### Action item:
Make an exact transcript of the lines in the data below, starting with the one containing "Tánatopraxia" and going on through the one containing "(PDF - 96 KB)", with both included and the pictures left out.

### Dataset records:
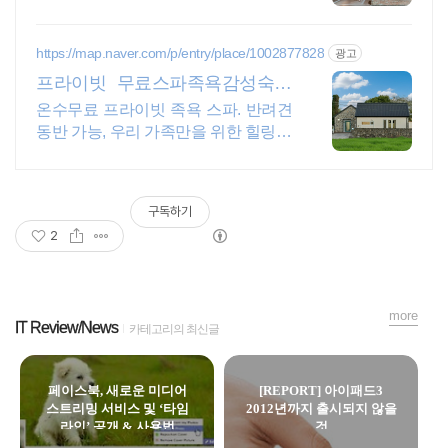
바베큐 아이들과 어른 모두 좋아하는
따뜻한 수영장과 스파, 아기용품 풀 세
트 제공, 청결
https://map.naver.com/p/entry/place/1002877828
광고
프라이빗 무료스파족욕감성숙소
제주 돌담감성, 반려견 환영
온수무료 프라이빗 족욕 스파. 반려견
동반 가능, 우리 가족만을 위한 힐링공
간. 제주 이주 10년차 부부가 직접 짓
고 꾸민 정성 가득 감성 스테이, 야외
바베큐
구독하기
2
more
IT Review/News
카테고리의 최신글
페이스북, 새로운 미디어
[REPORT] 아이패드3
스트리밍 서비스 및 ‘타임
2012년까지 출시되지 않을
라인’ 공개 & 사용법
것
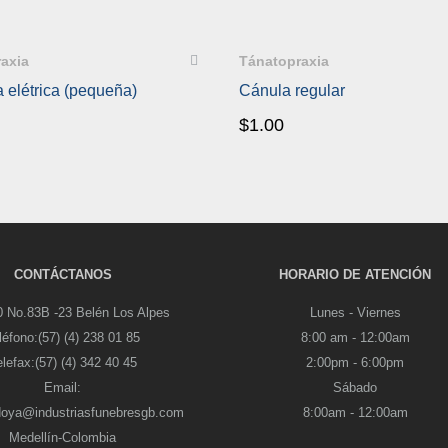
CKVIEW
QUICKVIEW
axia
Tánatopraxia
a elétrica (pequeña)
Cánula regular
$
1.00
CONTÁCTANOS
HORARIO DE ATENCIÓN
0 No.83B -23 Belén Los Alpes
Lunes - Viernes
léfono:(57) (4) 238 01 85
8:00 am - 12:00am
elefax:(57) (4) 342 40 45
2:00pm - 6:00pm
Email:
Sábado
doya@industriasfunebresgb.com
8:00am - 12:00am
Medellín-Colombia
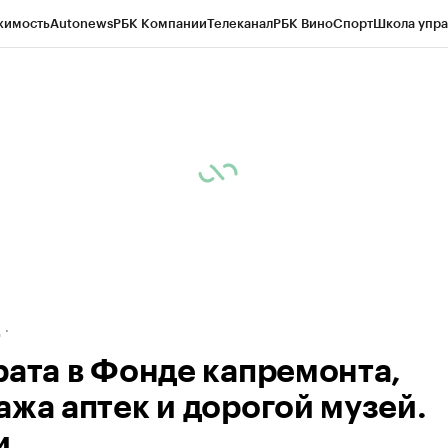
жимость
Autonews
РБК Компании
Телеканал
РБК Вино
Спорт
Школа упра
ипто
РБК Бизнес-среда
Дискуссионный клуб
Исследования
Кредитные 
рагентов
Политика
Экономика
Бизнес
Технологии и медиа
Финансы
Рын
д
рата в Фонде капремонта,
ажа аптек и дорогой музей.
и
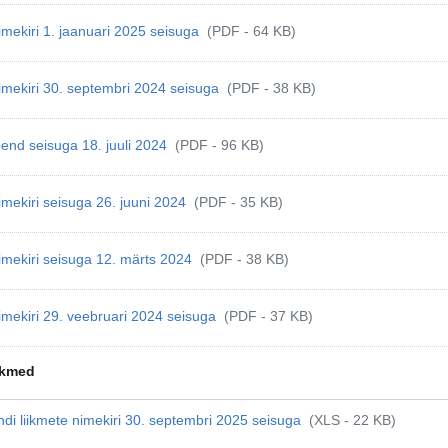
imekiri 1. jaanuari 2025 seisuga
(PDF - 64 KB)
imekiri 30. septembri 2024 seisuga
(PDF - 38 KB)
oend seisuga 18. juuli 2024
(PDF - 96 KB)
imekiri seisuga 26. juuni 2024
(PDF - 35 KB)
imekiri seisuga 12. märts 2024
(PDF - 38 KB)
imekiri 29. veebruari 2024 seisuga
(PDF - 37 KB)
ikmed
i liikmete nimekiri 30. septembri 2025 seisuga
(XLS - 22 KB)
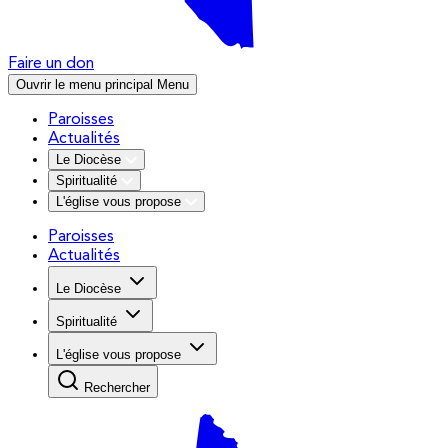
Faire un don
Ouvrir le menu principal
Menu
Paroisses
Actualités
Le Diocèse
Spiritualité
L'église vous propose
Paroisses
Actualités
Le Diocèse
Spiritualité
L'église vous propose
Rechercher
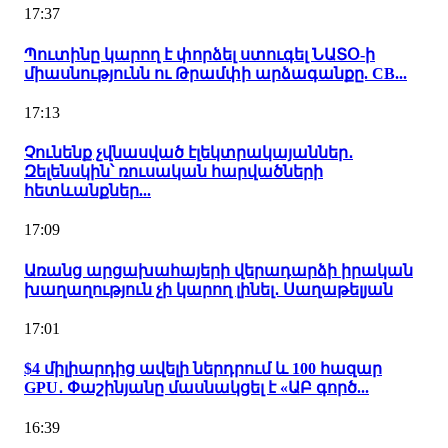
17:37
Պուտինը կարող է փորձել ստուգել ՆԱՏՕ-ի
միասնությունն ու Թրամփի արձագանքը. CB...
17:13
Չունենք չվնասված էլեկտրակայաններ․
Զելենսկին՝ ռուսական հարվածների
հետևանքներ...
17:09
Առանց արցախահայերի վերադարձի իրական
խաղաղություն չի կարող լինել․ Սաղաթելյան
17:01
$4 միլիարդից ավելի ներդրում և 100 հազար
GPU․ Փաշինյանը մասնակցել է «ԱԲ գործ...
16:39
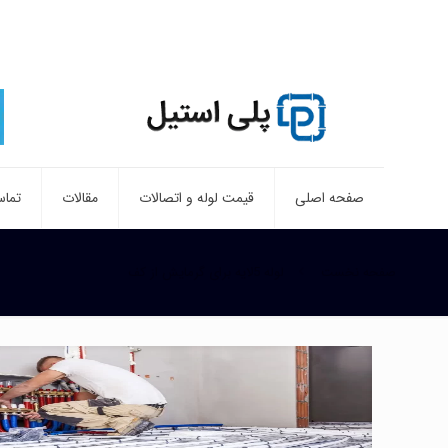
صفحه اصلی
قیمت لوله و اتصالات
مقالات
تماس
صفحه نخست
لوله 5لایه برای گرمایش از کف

* * *

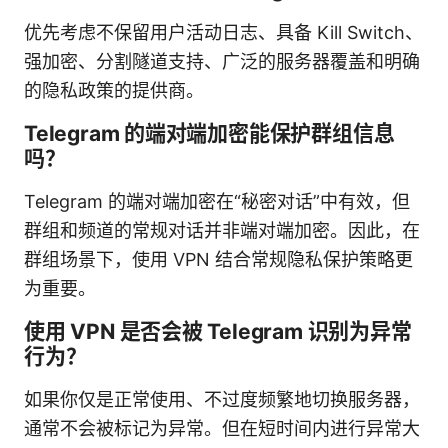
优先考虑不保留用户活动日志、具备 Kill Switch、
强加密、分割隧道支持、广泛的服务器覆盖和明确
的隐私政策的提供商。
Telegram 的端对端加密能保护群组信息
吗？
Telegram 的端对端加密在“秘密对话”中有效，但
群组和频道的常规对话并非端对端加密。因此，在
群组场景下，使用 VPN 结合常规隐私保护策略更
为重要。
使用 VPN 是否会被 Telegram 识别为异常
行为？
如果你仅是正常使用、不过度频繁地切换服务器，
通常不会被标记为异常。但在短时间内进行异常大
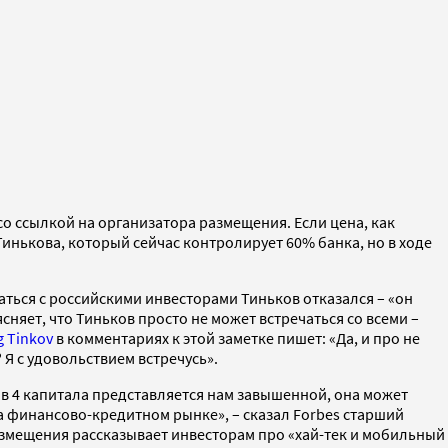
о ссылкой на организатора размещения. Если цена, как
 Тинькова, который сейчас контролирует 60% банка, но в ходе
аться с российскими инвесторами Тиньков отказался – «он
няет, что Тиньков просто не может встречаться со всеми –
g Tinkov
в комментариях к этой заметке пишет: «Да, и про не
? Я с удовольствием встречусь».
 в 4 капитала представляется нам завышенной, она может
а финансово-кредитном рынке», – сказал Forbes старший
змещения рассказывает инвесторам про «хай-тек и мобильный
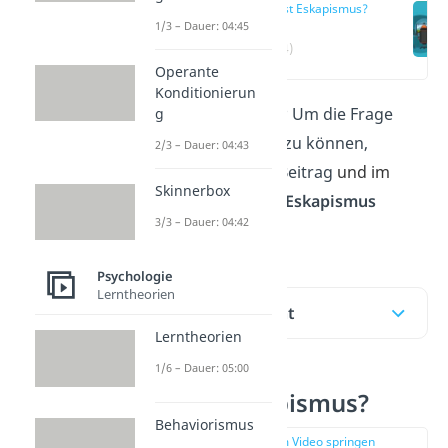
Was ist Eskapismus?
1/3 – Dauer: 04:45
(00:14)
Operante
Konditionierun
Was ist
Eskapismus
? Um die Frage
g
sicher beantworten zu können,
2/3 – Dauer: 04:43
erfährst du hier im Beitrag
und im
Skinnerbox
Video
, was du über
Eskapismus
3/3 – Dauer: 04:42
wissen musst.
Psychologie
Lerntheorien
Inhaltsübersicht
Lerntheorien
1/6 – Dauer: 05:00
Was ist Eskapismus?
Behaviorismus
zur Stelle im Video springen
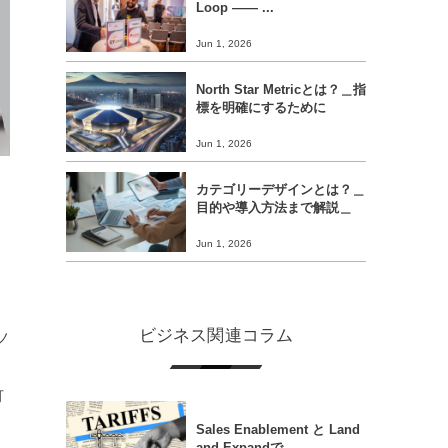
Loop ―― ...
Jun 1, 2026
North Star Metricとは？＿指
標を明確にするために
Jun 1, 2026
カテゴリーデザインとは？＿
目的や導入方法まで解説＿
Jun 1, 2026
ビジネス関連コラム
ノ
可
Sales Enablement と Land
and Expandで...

### Expected answer:
Tánatopraxia
a elétrica (pequeña)
Cánula regular
$
1.00
CONTÁCTANOS
HORARIO DE ATENCIÓN
0 No.83B -23 Belén Los Alpes
Lunes - Viernes
léfono:(57) (4) 238 01 85
8:00 am - 12:00am
elefax:(57) (4) 342 40 45
2:00pm - 6:00pm
Email:
Sábado
doya@industriasfunebresgb.com
8:00am - 12:00am
Medellín-Colombia
жимость
Autonews
РБК Компании
Телеканал
РБК Вино
Спорт
Школа упра
ипто
РБК Бизнес-среда
Дискуссионный клуб
Исследования
Кредитные 
рагентов
Политика
Экономика
Бизнес
Технологии и медиа
Финансы
Рын
д
рата в Фонде капремонта,
ажа аптек и дорогой музей.
и
imekiri 1. jaanuari 2025 seisuga
(PDF - 64 KB)
imekiri 30. septembri 2024 seisuga
(PDF - 38 KB)
oend seisuga 18. juuli 2024
(PDF - 96 KB)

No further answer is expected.